Warum fällt sie uns manchmal so schwer?
Weil unser Gehirn auf Effizienz und Geschwindigkeit ausgelegt ist. Überleben bedeutete früher: schnell reagieren. Kampf oder Flucht. Schwarz oder Weiß. Unser Gehirn liebt klare, schnelle
Entscheidungen. Impulskontrolle hingegen braucht Zeit, Energie, Aufmerksamkeit. Sie ist anstrengend, besonders in einer Welt voller Reize: Push-Nachrichten, soziale Medien, Dauerverfügbarkeit von
Essen, Unterhaltung, Meinung.
Wir sind rund um die Uhr umgeben von Dingen, die unsere Impulse triggern. Kein Wunder, dass wir uns manchmal überwältigt fühlen. Und genau deshalb ist es so wichtig, sich selbst nicht zu
verurteilen, wenn es mal nicht klappt. Impulskontrolle ist kein Zustand, sondern ein Prozess mit Rückschritten, Lerneffekten und wachsender Erfahrung.

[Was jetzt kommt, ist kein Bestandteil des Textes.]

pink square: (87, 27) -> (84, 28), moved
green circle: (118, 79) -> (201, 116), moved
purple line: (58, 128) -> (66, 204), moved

Und wie können wir sie trainieren? Für uns selbst und für unsere Hunde?
Der erste Schritt:
Sich selbst beobachten. Liebevoll, ehrlich, ohne Bewertung.
Welche Situationen bringen dich aus dem Gleichgewicht? Wann reagierst du impulsiv? Und was hilft dir, wieder bei dir anzukommen?
Es hilft, ganz bewusst kleine Stopps im Alltag einzubauen:
– Eine tiefe bewusste Ein- und Ausatmung vor dem nächsten Satz
– Eine kurze Pause, bevor du auf eine Nachricht reagierst
– Ein kleiner innerer Check: Was brauche ich gerade wirklich?
Mit der Zeit verändert sich durch diese bewussten Mikroentscheidungen nicht nur unser Verhalten, sondern auch unser Gehirn. Neue Verbindungen entstehen, alte Muster werden schwächer. Und das
Beste: All das wirkt sich auch auf unseren Umgang mit Hunden aus. Denn wer sich selbst gut führen kann, führt auch andere mit mehr Klarheit, Ruhe und Feingefühl.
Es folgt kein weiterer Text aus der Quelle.